"My own Dearest.

I was so very glad to get your letter and I know you are looking forward to have one from me but I am so sorry Dearest you have had such a bad cold. My Dear I hope to sit on your knees and have my arm around your neck some day. I do love you you are my only sweetheart now and I hope I am only yours. Many thanks for sending me your photo which I should be very sorry to part with it. It makes me feel delighted as I am looking forward to be in your Dear arms some day. I am waiting for the time to pass so we shall be together for ever. I sit by the fire cold nights and have my thoughts in you my Dearest. I knit lace when I have no sewing to do. It was very miserable last Sunday but I went to church in the evening but I much rather would like to have been with you. I wish I could reach you to give you a nice kiss. I am always dreaming about you my Love and it is such miserable weather now I will stop in haste with my best love and kisses to my Dear Boy from your loving and true Minnie."


There was a fat bundle of such letters, written by the same illiterate hand nearly fifty years before, and the foolish old man had kept the rubbish, which had no doubt a sort of wild-flower fragrance once, and had left them at his death. Minnie was evidently a servant girl, hardly Miss Fitzalan of the amazing story, and if the young Weevil of those days had meant it, and had not been indulging in a little back-stairs flirtation, his birth was more humble than Boodles had supposed. He must have meant it, she reasoned, or he would hardly have kept that sentimental rubbish all his life.

Another drawer came open, and the child breathed quickly. It was filled with a parcel of books, and a label upon the topmost one bore the word "Boodles." The truth was in that secret drawer, there could be no romancing there, the question of her birth was to be settled once and for all, she could read it in those books, then go and tell Mr. Bellamie who she was. The girl's sad eyes softened when she perceived that the heap of diaries was well thumbed. She did not know that the old man had often read himself to sleep with one of them.

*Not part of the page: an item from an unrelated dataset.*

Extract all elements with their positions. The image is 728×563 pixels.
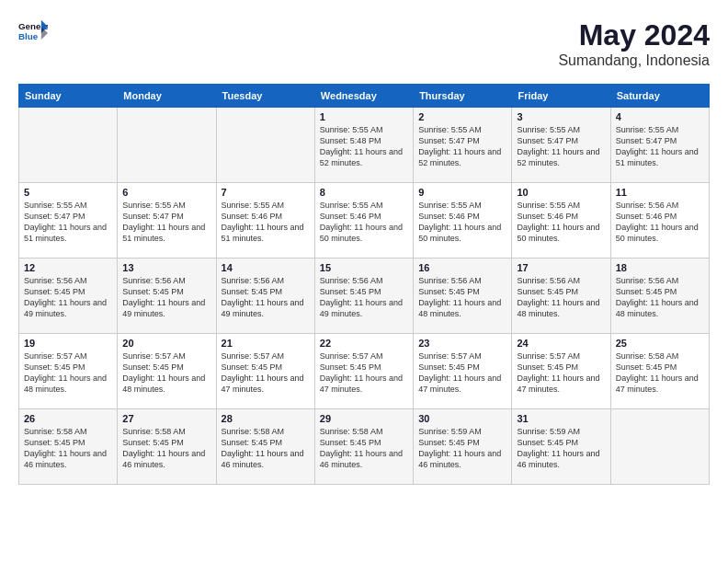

The straw, by which she had been, mentally at least, supporting herself since Weevil's death, was quickly snatched away. She saw then, what Mr. Bellamie had seen at once, how that the simple old creature had sought to secure her happiness with lies. The story of the diaries told her little more. It was true she was a bastard; that she had been wrapped in fern, and placed in the porch of the cottage, with a label round her neck like a parcel from the grocer's; that the old man had known as much about her parents as she knew herself. "She cannot be a commoner's child," was written in one of the diaries. "I think she must be the daughter of some domestic servant and a man of gentle birth. She would not be what she is had her father been a labourer or a farmer."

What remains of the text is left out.